Supplied material:

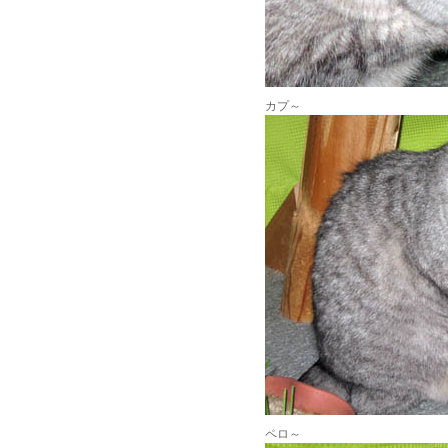
カプ～
ペロ～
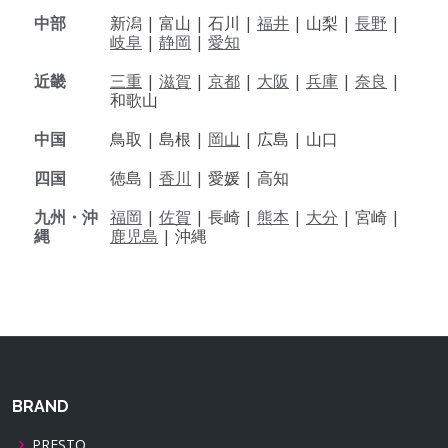
中部
新潟 |
富山 |
石川 |
福井
|
山梨 |
長野
|
岐阜
|
静岡
|
愛知
近畿
三重
|
滋賀
|
京都
|
大阪
|
兵庫
|
奈良
|
和歌山
中国
鳥取 |
島根 |
岡山
|
広島 |
山口
四国
徳島 |
香川
|
愛媛 |
高知
九州・沖
福岡
|
佐賀
|
長崎 |
熊本
|
大分
|
宮崎 |
縄
鹿児島
|
沖縄
BRAND
PRESTO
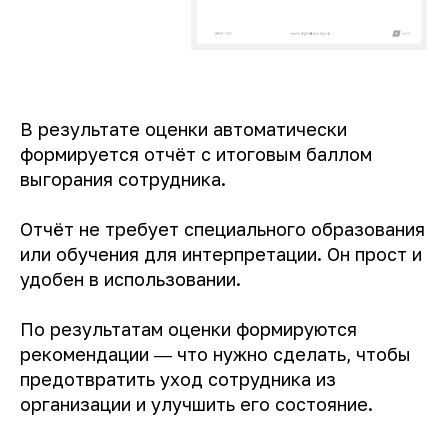
В результате оценки автоматически
формируется отчёт с итоговым баллом
выгорания сотрудника.
Отчёт не требует специального образования
или обучения для интерпретации. Он прост и
удобен в использовании.
По результатам оценки формируются
рекомендации ― что нужно сделать, чтобы
предотвратить уход сотрудника из
организации и улучшить его состояние.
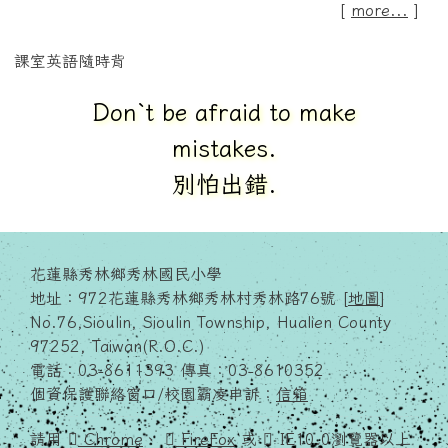
[
more...
]
課室英語隨時背
Let`s give her a big hand.
請給她掌聲鼓勵.
花蓮縣秀林鄉秀林國民小學
地址：972花蓮縣秀林鄉秀林村秀林路76號 [
地圖
]
No.76,Sioulin, Sioulin Township, Hualien County
97252, Taiwan(R.O.C.)
電話：03-8611393 傳真：03-8610352
個資保護聯絡窗口/校園霸凌申訴：
信箱
請用
Chrome
、
FireFox
或
IE10.0瀏覽器以上
獲得最佳瀏覽效果，謝謝！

Problem requirements: Each record needs to be reproduced exactly, and no image should be carried over.

Response to this exercise:
カプ～
ペロ～
中部
新潟 |
富山 |
石川 |
福井
|
山梨 |
長野
|
岐阜
|
静岡
|
愛知
近畿
三重
|
滋賀
|
京都
|
大阪
|
兵庫
|
奈良
|
和歌山
中国
鳥取 |
島根 |
岡山
|
広島 |
山口
四国
徳島 |
香川
|
愛媛 |
高知
九州・沖
福岡
|
佐賀
|
長崎 |
熊本
|
大分
|
宮崎 |
縄
鹿児島
|
沖縄
BRAND
PRESTO
В результате оценки автоматически
формируется отчёт с итоговым баллом
выгорания сотрудника.
Отчёт не требует специального образования
или обучения для интерпретации. Он прост и
удобен в использовании.
По результатам оценки формируются
рекомендации ― что нужно сделать, чтобы
предотвратить уход сотрудника из
организации и улучшить его состояние.
[
more...
]
課室英語隨時背
Let`s give her a big hand.
請給她掌聲鼓勵.
花蓮縣秀林鄉秀林國民小學
地址：972花蓮縣秀林鄉秀林村秀林路76號 [
地圖
]
No.76,Sioulin, Sioulin Township, Hualien County
97252, Taiwan(R.O.C.)
電話：03-8611393 傳真：03-8610352
個資保護聯絡窗口/校園霸凌申訴：
信箱
請用
Chrome
、
FireFox
或
IE10.0瀏覽器以上
獲得最佳瀏覽效果，謝謝！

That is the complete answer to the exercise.